Stored records:

- Opening Delimiter -

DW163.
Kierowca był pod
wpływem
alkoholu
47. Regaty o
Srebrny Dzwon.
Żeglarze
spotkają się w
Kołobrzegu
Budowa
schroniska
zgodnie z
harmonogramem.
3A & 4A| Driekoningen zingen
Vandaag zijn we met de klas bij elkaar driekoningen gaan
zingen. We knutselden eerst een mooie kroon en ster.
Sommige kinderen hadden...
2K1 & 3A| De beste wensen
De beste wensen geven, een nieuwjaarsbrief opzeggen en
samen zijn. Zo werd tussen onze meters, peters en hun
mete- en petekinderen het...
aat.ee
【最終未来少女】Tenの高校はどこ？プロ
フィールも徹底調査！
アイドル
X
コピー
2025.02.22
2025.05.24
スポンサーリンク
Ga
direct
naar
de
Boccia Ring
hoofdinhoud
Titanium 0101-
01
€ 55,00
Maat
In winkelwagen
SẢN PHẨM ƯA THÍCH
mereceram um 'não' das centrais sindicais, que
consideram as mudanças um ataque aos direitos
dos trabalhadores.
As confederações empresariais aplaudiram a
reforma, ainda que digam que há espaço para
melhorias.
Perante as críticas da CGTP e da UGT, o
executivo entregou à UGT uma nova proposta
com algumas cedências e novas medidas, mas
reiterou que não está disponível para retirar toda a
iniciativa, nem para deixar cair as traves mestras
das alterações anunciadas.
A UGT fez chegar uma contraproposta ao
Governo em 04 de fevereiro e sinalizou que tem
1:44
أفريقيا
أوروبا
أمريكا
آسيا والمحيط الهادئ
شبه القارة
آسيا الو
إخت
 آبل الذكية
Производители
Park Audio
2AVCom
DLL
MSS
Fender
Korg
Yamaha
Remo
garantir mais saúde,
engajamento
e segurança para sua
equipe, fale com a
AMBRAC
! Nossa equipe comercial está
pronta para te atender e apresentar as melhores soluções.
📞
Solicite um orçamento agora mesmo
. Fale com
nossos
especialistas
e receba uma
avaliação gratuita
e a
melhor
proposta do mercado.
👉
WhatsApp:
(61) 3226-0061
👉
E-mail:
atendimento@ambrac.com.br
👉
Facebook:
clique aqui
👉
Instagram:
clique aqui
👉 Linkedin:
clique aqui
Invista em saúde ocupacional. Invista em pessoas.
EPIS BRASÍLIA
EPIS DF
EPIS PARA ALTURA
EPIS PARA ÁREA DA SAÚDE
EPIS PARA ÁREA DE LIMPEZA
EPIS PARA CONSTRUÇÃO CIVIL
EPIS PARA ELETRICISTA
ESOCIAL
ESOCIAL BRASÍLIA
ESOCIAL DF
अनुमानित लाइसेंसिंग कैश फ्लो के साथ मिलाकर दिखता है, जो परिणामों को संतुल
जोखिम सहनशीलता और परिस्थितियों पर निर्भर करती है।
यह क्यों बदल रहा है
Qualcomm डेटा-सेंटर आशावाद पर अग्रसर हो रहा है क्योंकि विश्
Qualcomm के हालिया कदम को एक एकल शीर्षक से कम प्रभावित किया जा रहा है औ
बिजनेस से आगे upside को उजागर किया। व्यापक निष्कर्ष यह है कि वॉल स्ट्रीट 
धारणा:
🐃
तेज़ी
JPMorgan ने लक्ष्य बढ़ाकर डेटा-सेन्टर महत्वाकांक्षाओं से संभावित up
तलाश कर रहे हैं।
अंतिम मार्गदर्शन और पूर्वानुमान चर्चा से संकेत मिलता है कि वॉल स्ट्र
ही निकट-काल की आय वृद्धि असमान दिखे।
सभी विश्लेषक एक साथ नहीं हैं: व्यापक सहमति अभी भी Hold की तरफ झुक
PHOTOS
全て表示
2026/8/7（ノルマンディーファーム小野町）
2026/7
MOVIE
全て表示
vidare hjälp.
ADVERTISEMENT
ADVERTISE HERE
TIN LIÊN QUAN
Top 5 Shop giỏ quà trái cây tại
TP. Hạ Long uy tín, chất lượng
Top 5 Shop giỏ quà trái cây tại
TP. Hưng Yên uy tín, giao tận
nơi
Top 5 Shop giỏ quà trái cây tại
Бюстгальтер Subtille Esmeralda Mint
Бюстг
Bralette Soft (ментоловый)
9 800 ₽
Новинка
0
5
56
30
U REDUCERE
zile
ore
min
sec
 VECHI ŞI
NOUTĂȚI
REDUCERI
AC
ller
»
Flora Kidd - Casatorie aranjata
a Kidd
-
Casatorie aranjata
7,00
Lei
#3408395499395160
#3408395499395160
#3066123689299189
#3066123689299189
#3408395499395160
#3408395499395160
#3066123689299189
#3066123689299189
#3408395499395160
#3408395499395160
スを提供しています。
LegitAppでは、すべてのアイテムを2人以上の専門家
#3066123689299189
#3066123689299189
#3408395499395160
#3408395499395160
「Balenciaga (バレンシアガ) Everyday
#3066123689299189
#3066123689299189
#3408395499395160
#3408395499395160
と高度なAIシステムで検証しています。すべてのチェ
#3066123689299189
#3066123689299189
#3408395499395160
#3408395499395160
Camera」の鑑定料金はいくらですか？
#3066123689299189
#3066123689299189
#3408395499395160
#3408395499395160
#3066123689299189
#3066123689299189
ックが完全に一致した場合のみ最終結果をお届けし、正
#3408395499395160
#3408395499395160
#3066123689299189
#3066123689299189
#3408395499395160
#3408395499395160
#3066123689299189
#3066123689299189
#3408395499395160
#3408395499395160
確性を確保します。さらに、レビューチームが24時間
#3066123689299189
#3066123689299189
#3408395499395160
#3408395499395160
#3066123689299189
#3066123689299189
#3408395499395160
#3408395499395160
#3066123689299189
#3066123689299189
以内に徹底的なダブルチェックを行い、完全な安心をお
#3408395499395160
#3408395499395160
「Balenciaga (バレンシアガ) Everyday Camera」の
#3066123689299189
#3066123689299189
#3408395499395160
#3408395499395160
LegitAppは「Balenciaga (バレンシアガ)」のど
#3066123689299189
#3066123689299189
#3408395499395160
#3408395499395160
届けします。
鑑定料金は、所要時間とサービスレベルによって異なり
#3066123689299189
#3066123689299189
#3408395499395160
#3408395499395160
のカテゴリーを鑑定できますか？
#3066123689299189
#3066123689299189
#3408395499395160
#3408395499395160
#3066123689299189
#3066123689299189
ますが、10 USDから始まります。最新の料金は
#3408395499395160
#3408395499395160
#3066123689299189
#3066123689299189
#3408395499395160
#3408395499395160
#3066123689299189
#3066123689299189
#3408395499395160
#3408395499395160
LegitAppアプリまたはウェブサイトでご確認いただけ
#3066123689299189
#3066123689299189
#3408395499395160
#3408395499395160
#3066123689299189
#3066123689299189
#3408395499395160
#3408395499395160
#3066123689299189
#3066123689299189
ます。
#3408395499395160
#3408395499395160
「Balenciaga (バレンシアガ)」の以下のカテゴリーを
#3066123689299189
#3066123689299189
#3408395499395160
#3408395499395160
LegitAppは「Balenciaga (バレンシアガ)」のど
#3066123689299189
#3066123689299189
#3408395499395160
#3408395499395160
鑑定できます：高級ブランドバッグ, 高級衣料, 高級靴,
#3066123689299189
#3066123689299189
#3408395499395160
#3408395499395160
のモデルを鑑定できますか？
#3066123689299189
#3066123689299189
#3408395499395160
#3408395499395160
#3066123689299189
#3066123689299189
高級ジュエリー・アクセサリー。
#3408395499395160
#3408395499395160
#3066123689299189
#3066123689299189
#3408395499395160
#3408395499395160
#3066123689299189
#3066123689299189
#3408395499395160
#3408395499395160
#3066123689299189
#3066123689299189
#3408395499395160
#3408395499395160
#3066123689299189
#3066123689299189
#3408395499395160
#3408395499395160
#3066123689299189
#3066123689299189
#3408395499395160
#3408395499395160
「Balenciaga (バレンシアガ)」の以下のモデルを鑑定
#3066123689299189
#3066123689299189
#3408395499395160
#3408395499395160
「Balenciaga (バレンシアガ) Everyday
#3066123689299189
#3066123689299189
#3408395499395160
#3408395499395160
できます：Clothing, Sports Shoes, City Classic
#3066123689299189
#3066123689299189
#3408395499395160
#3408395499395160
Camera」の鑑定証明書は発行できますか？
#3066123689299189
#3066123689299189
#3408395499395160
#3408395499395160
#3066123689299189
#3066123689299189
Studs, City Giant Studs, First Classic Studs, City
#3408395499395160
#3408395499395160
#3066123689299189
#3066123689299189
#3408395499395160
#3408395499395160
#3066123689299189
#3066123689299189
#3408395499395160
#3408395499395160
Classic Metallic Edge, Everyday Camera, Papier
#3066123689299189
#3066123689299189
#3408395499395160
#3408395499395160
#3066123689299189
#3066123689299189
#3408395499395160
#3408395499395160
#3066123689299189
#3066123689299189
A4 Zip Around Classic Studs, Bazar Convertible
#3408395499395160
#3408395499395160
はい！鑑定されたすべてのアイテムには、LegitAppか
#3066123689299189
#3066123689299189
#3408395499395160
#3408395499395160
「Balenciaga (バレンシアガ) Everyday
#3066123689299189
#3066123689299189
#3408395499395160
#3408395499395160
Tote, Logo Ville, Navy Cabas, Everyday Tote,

- Closing Delimiter -

**What you will do**
In the records above, how many lines include "está"? Give that number and nothing more.

**Worked solution**
2